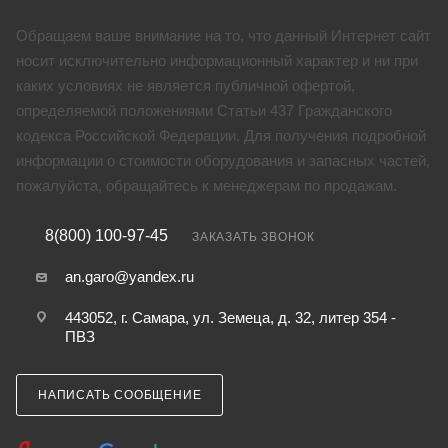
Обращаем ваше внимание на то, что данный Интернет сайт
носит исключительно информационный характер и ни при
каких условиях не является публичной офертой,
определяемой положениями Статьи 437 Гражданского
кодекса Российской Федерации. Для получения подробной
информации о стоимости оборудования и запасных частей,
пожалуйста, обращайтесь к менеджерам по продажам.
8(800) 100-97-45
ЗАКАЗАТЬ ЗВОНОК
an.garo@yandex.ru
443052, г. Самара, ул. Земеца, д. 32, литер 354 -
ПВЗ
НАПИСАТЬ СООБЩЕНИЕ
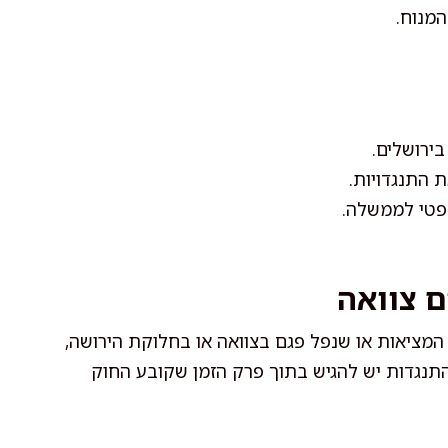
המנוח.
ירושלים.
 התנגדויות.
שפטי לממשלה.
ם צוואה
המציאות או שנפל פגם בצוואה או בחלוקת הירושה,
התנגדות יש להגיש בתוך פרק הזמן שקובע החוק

Exercise objective:
Whenever you reach a picture, pass over it; print all the other material exactly.

Completed exercise:
Обращаем ваше внимание на то, что данный Интернет сайт
носит исключительно информационный характер и ни при
каких условиях не является публичной офертой,
определяемой положениями Статьи 437 Гражданского
кодекса Российской Федерации. Для получения подробной
информации о стоимости оборудования и запасных частей,
пожалуйста, обращайтесь к менеджерам по продажам.
8(800) 100-97-45
ЗАКАЗАТЬ ЗВОНОК
an.garo@yandex.ru
443052, г. Самара, ул. Земеца, д. 32, литер 354 -
ПВЗ
НАПИСАТЬ СООБЩЕНИЕ
המנוח.
ירושלים.
 התנגדויות.
שפטי לממשלה.
ם צוואה
המציאות או שנפל פגם בצוואה או בחלוקת הירושה,
התנגדות יש להגיש בתוך פרק הזמן שקובע החוק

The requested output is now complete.